Friday, July 30, 2010

A must read article

During my layover in Denver on my way home from Georgia, I bought the latest issue of the conservative magazine American Spectator, so I would have something to read on the way home. There was an article in there that kept me so fascinated, I didn't even look out the window the whole time which is what I usually do.

Upon getting home and checking the news, it turns out that this article is creating quite a buzz in the conservative blogosphere.

The article is entitled America's Ruling Class - And the Perils of Revolution by Angelo Codevilla.

I won't lie to you, it is a long article. But it is one of the most cogent and important articles I have read in years. You need to carve out a chunk of time to click on the link I have provided, and read this article. I will post just the highlighted excerpts from the article that serve as breaks in the text to give you an idea of the power of Codevilla's words:
For the foreseeable future, American politics will consist of confrontation between what we might call the Country Party and the ruling class...

Differences between Bushes, Clintons, and Obamas are of degree, not kind...

The American people's realization of being ruled like Europeans shocked this country into well nigh revolutionary attitudes.
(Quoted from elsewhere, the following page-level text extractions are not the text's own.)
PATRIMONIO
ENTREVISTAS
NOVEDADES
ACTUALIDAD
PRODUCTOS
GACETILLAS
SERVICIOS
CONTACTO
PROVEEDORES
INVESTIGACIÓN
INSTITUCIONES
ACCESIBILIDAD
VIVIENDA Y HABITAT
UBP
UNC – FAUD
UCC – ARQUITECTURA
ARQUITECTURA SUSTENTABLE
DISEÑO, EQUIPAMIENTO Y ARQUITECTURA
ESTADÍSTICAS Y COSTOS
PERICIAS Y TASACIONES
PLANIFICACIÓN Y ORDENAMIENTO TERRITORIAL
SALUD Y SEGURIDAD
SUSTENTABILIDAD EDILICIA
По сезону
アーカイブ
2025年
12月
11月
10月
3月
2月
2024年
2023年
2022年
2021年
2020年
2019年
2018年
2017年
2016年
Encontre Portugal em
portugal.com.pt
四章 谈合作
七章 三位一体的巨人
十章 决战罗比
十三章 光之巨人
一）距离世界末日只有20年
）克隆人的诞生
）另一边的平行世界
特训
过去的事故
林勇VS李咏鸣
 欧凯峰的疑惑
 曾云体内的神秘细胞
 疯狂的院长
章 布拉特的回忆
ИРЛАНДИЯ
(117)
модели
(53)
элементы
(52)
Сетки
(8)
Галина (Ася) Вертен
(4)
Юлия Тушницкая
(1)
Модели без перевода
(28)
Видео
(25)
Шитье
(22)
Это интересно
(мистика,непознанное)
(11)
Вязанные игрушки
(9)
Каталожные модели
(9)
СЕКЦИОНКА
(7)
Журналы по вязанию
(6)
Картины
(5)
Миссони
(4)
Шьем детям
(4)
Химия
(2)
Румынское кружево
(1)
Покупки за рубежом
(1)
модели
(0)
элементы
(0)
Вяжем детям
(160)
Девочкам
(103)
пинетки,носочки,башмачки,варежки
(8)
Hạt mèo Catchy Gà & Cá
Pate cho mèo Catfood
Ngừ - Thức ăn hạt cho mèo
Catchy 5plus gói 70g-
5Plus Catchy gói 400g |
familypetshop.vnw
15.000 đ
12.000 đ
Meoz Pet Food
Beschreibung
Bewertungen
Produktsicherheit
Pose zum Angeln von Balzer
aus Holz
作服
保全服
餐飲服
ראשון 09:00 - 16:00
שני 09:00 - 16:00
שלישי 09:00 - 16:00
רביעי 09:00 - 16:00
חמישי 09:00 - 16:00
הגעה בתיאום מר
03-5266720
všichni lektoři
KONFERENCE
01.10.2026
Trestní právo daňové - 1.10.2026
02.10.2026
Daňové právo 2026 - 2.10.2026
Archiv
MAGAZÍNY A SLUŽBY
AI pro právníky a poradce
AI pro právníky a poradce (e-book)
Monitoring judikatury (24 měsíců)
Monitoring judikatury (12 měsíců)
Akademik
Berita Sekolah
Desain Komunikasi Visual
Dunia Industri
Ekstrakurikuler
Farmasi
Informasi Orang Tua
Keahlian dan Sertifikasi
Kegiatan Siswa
But only the realization was new. The ruling class had sunk deep roots in America over decades before 2008...

Like a fraternity, this [ruling] class requires above all comity - being in with the right people, giving the required signs that one is on the right side, and joining in despising the Outs...
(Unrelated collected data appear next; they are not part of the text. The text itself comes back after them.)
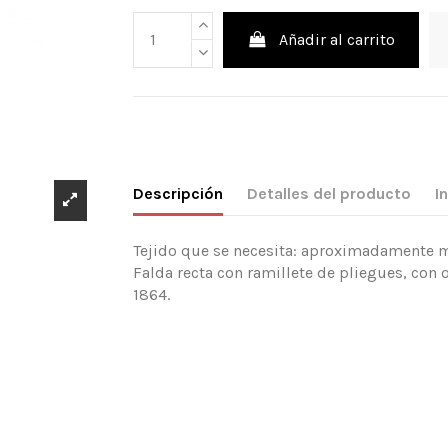
Añadir al carrito
Descripción
Detalles del producto
I
Tejido que se necesita: aproximadamente mt
Falda recta con ramillete de pliegues, con 
1864.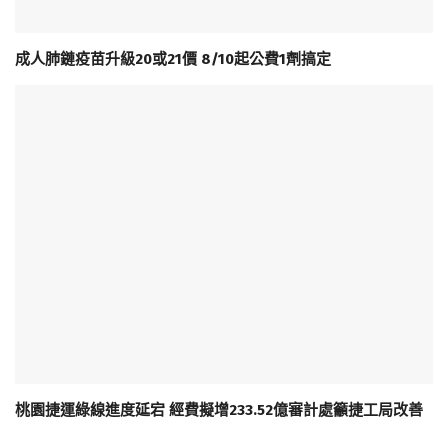
成人肺鏈疫苗升級20或21價 8/10起公費1劑搞定
桃園捷運綠線進度延宕 經費擬增233.52億審計處籲捷工局改善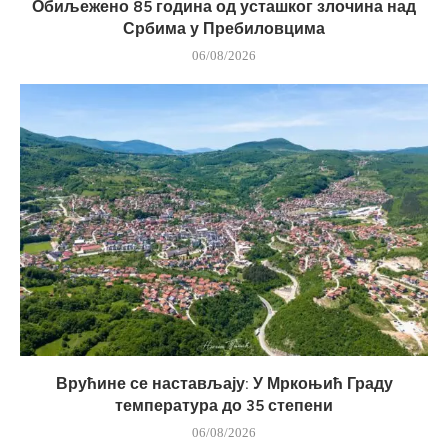
Обиљежено 85 година од усташког злочина над
Србима у Пребиловцима
06/08/2026
Врућине се настављају: У Мркоњић Граду
температура до 35 степени
06/08/2026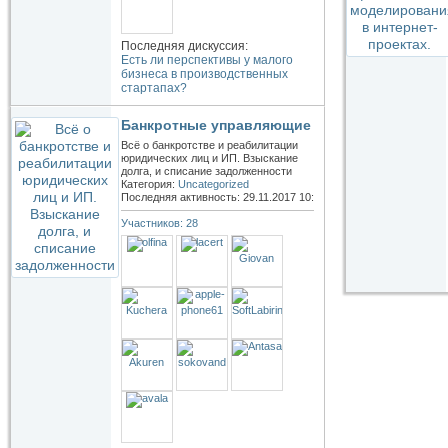
Последняя дискуссия:
Есть ли перспективы у малого
бизнеса в производственных
стартапах?
Банкротные управляющие
Всё о банкротстве и реабилитации
юридических лиц и ИП. Взыскание
долга, и списание задолженности
Категория:
Uncategorized
Последняя активность: 29.11.2017
10:19
Участников: 28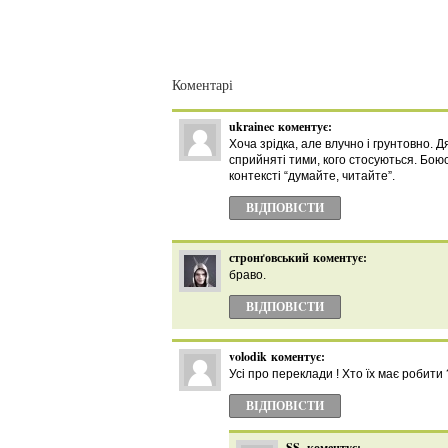
Коментарі
ukrainec
коментує:
Хоча зрідка, але влучно і грунтовно. 
сприйняті тими, кого стосуються. Боюс
контексті “думайте, читайте”.
ВІДПОВІCТИ
стронґовський
коментує:
браво.
ВІДПОВІCТИ
volodik
коментує:
Усі про переклади ! Хто їх має робит
ВІДПОВІCТИ
SS.
коментує: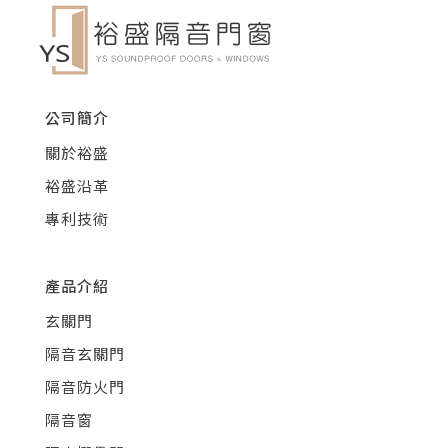
公司簡介
關於裕盛
裕盛沿革
專利技術
產品介紹
玄關門
隔音玄關門
隔音防火門
隔音窗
[Woodrow] Wilson was the first American statesman to argue that the Founders had done badly by depriving the U.S. government of the power to reshape American society...

The Progressives found it fulfilling to attribute the failure of their schemes to the American people's backwardness, to something deeply wrong with America...
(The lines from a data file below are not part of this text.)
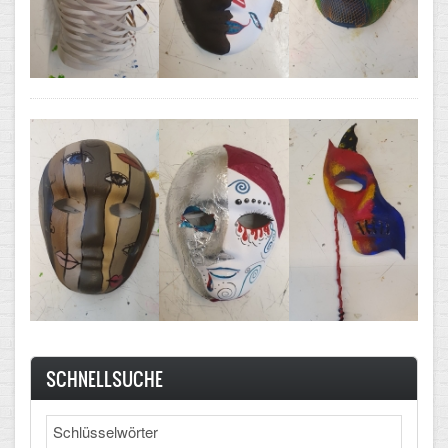
SCHNELLSUCHE
Search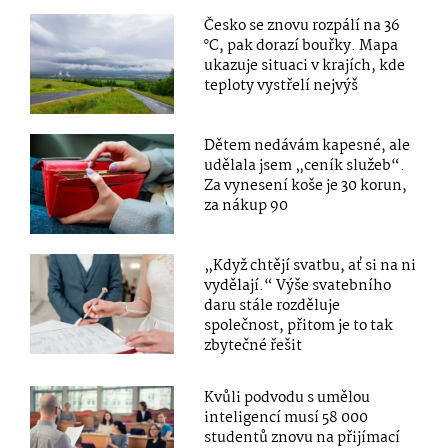
Česko se znovu rozpálí na 36
°C, pak dorazí bouřky. Mapa
ukazuje situaci v krajích, kde
teploty vystřelí nejvýš
Dětem nedávám kapesné, ale
udělala jsem „ceník služeb“.
Za vynesení koše je 30 korun,
za nákup 90
„Když chtějí svatbu, ať si na ni
vydělají.“ Výše svatebního
daru stále rozděluje
společnost, přitom je to tak
zbytečné řešit
Kvůli podvodu s umělou
inteligencí musí 58 000
studentů znovu na přijímací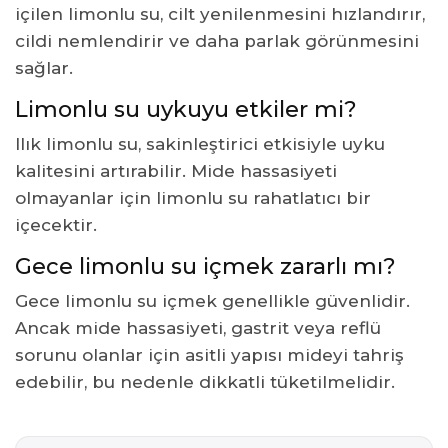
içilen limonlu su, cilt yenilenmesini hızlandırır,
cildi nemlendirir ve daha parlak görünmesini
sağlar.
Limonlu su uykuyu etkiler mi?
Ilık limonlu su, sakinleştirici etkisiyle uyku
kalitesini artırabilir. Mide hassasiyeti
olmayanlar için limonlu su rahatlatıcı bir
içecektir.
Gece limonlu su içmek zararlı mı?
Gece limonlu su içmek genellikle güvenlidir.
Ancak mide hassasiyeti, gastrit veya reflü
sorunu olanlar için asitli yapısı mideyi tahriş
edebilir, bu nedenle dikkatli tüketilmelidir.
By taxing and parceling out more than a third of what Americans produce, through regulations that reach deep into American life, our ruling class is making itself the arbiter of wealth and poverty...

The government empowers the persons it has chosen over those not chosen, deems them the sector's true representatives, and rewards them. They become part of the ruling class...

Oliver Wendell Holmes argued that presidents, Congresses, and judges could not be bound by the U.S. Constitution regarding matters that the people who wrote and ratified it could not have foreseen...

At stake are the most important questions: What is the right way for human beings to live? By what standard is anything true or good? Who gets to decide what..?

The country class view is that government owes to it people equal treatment rather than action to correct any perceived imbalance or grievance...
Please, please take the time to read and take in this article. It is well worth your time.

"If a nation expects to be ignorant and free... it expects what never was, and never will be." -Thomas Jefferson

4 comments:

Anonymous said...

The contents of the article can be connected to your video clip of Representative Phil Hare. In the film Hare tows the line about caring about people and even says he is "the dreamer".

Anonymous said...

"Such parties often provide rank-and-file activists with modest livelihoods and enhance mightily the upper levels' wealth." Gangs and corporations do the same thing.

George

Darren said...

Oliver Wendell Holmes argued that presidents, Congresses, and judges could not be bound by the U.S. Constitution regarding matters that the people who wrote and ratified it could not have foreseen...

Yet the Founders foresaw even that problem, and added a way to amend the Constitution. True leaders would present their arguments and push for ratification, rather than shop for an activist judge.

Anonymous said...

This statement stood out to me.

As the discretionary powers of officeholders and of their informal entourages have grown, the importance of policy and of law itself is declining, citizenship is becoming vestigial, and the American people become ever more dependent.